Recipes from Mexico :: Mexican Soups and Stews
3 1/2 (three and a half) c. fresh or frozen corn
1 c. chicken stock
1/4 c. butter
2 c. milk
1 whole, cooked chicken breast, boned and chopped
1 c. Monterey jack cheese
Canola (or other vegetable) oil
1 garlic clove, minced
1 tsp. Mexican oregano
Salt and ground pepper
2 Tbsp. canned green chiles, diced
1 c. tomatoes, diced
2 Tbsp. cilantro, minced
Tortilla Square or rectangles
Combine corn and chicken stock in blender or food processor. Purée. In a 3-quart saucepan combine butter and corn mixture; simmer slowly for 5 mins., stirring to keep corn from sticking.

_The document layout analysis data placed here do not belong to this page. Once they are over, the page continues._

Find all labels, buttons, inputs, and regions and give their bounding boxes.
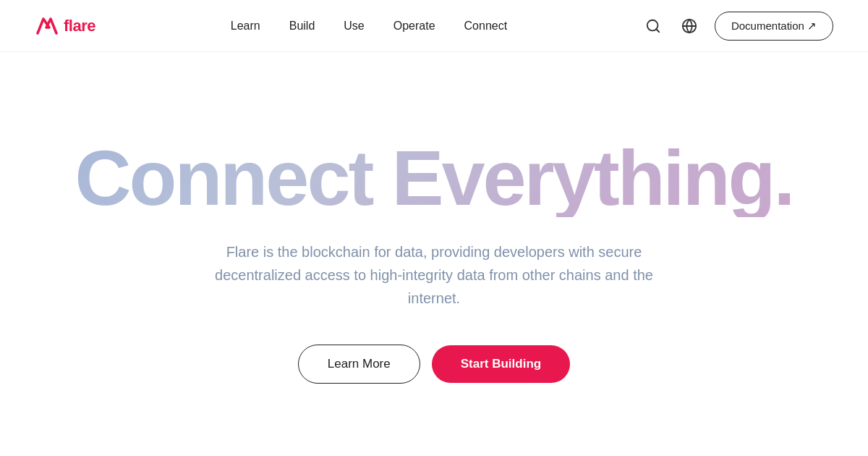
nav-right-actions: Documentation ↗ xyxy=(642,12,833,41)
logo-link[interactable]: flare xyxy=(35,16,95,36)
flare-logo-icon xyxy=(35,16,58,36)
hero-subtitle: Flare is the blockchain for data, provid… xyxy=(188,240,680,310)
search-button[interactable] xyxy=(642,15,664,37)
nav-menu: Learn Build Use Operate Connect xyxy=(231,20,507,33)
nav-item-operate[interactable]: Operate xyxy=(393,20,435,32)
hero-cta-group: Learn More Start Building xyxy=(298,345,570,384)
nav-item-build[interactable]: Build xyxy=(289,20,315,32)
svg-line-1 xyxy=(656,29,659,32)
navbar: flare Learn Build Use Operate Connect Do… xyxy=(0,0,868,52)
hero-title: Connect Everything. xyxy=(75,139,793,217)
nav-item-use[interactable]: Use xyxy=(344,20,364,32)
language-button[interactable] xyxy=(678,15,700,37)
documentation-button[interactable]: Documentation ↗ xyxy=(715,12,833,41)
nav-item-connect[interactable]: Connect xyxy=(464,20,508,32)
logo-text: flare xyxy=(64,17,95,35)
nav-item-learn[interactable]: Learn xyxy=(231,20,260,32)
start-building-button[interactable]: Start Building xyxy=(432,345,570,383)
search-icon xyxy=(645,18,661,34)
learn-more-button[interactable]: Learn More xyxy=(298,345,420,384)
globe-icon xyxy=(681,18,697,34)
hero-section: Connect Everything. Flare is the blockch… xyxy=(0,52,868,456)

Add milk, garlic, oregano, salt and pepper and bring to boil. Reduce heat; add chiles and simmer for 5 mins. (Soup may be frozen or refrigerated at this point.)
To serve, reheat soup slowly. Divide chicken and tomatoes among 6 bowls. Remove soup from heat. Add cheese and stir until melted. Ladle soup into bowls and sprinkle and distribute with cilantro and Tortilla Square or rectangles.
Tortilla Square or rectangles
Cut 6 to 8 tortillas in 1/2-in. square or rectangles and fry until crisp and golden. Drain on paper towels. Unsalted commercial chips may also be used.